#BanTheBox: The largest public university system in the US banned a type of question from its application that could affect thousands of prospective students

The vote by SUNY, the largest public university system in the US follows a growing trend to "ban the box" at educational instutions across the nation.

The vote by SUNY, the largest public university system in the US follows a growing trend to "ban the box" at educational instutions across the nation.

The State University of New York system voted Wednesday to remove questions about criminal history from applications to its schools, Syracuse.com reported.

The vote by the largest public university system in the US — with nearly half a million enrolled students — follows a push to "ban the box" at colleges and universities across the nation.

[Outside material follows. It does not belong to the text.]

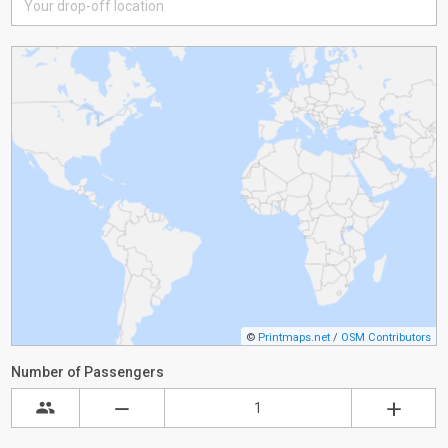
©
Printmaps.net
/
OSM Contributors
Number of Passengers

SUNY cited a study that found that while about 3,000 of its applicants answer "yes" on questions about felony convictions, only about 1,200 go on to complete applications, according to Syracuse.com.

In May, the Department of Education urged colleges and universities to remove questions about criminal history from applications.

The recommendation, described in the new report "Beyond the Box: Increasing Access to Higher Education for Justice-Involved Individuals," says colleges should remove the barriers to higher education for the "estimated 70 million citizens with criminal records."

"We believe in second chances and we believe in fairness," Secretary of Education John King Jr. said at a press conference, according to a release from the White House. "The college admissions process shouldn't serve as a roadblock to opportunity but should serve as a gateway to unlocking untapped potential of students."

In unveiling the report, the Department of Education referred to a 2015 Center for Community Alternatives study that found that 63% of college applicants with felony convictions begin applications but do not finish them. Those numbers closely align with the findings at SUNY. Among all applicants, however, only 21% of applications go unfinished.

While 35% of colleges in a recent survey, highlighted by The Atlantic's Juleyka Lantigua-Williams, acknowledged they had denied applicants because of their criminal history, experts argue that the questions themselves could intimidate and deter applicants from even completing the process.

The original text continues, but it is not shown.